Bodei ha svolto queste considerazioni al festival delle “X giornate” di Brescia, che promette “la musica come non l’avete mai vista”, cioè contaminazioni tra concerti, letteratura, arti visive. E qui mi viene, così en passant, un primo dubbio: sfogliando le pagine culturali ci si imbatte in una quantità impressionante di iniziative pubbliche rivolte alla sensibilità mentale, estetica e etica dei cittadini, che accorrono numerosissimi.
Ma quanto pesa quest’Italia apparentemente intelligente, colta, bene educata, di cui si fa una certa fatica a trovare traccia nel discorso pubblico? Nel bel paese vince il partito dell’ignoranza o quello della conoscenza?
Dovrebbe rispondere qualche sociologo sulla base di adeguate ricerche (ma sicuramente sarà già stato fatto).

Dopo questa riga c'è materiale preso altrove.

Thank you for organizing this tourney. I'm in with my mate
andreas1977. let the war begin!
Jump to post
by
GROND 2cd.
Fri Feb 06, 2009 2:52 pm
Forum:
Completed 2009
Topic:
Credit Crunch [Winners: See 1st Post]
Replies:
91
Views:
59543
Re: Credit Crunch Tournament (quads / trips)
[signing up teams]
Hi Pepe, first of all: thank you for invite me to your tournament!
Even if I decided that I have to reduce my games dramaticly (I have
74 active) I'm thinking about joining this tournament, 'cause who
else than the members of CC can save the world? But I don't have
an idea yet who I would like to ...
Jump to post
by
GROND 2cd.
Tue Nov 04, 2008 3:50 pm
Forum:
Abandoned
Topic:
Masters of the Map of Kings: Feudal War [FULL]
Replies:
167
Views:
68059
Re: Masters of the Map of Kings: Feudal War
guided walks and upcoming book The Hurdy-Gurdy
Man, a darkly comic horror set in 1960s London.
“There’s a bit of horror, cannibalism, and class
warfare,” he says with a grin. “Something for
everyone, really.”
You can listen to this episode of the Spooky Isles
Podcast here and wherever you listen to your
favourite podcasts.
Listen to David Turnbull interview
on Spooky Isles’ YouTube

Sul valore politico del dubbio ho litigato un po’, ma urbanamente, con qualche amico di sinistra a proposito dell’intervista che Giuliano Pisapia ha dato domenica a Repubblica, in cui si dice incerto sul Sì e il No al referendum sulla riforma costituzionale ( “Non sono iscritto al fronte del No, per ora non mi esprimo”), e appare propenso a un compromesso che riapra un dialogo nel centrosinistra: “Molto dipenderà se ci sarà la modifica dell’Italicum e dall’impegno a rendere più snelli alcuni punti di questa riforma della Carta”.

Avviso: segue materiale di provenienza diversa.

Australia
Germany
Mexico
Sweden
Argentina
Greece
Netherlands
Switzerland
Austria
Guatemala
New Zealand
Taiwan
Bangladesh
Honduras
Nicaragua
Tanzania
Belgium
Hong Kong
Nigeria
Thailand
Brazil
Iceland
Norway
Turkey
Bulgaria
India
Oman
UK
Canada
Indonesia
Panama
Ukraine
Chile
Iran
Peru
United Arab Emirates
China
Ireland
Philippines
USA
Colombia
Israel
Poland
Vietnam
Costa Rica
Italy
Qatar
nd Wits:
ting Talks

Molte le reazioni negative: che aspetta Pisapia a decidersi? Traccheggia perché in realtà lui è per l’alleanza con Renzi e basta? Tranchant Stefano Fassina: “Caro Giuliano il centrosinistra è morto e il tuo elogio della ragionevolezza dorotea è fuori tempo massimo”.
Sto cercando di capire bene che cosa esattamente prevede il testo, sicuramente pasticciato, della riforma, e i nessi con la legge elettorale. Penso che voterò No, per vari motivi che non elenco qui, ma resto geloso dei miei dubbi, che riguardano soprattutto il linguaggio e i propositi dei contendenti in campo.
Infatti la stessa scelta, per il Sì o per il No, può caricarsi di significati politici del tutto diversi.
Voto No perché non mi piace il testo Boschi, ma mi piace invece come stanno le cose adesso? Oppure vorrei cambiarle in un’altra direzione? Ma quale? E come? D’Alema si è dotato di una proposta “in soli tre articoli”. Parisi ha proposto un’assemblea costituente. Coloro che si autodefiniscono “sinistra” hanno un obiettivo chiaro (al di là di buttare giù Renzi)?
Ma ora – si dice – tocca a Renzi rispondere con i fatti alle aperture di un Pisapia (e di altri nella minoranza del Pd). E’ vero. E il cattolico presidente del Consiglio dovrebbe cominciare ascoltando e adottando le parole di Santa Madre Chiesa: “Non succederà nulla di tragico, né se vince il Sì, né in caso contrario” (come riferisce Massimo Franco sul Corriere di lunedì 19). La millenaria saggezza apostolica romana a quanto pare è ancora immersa nel dubbio.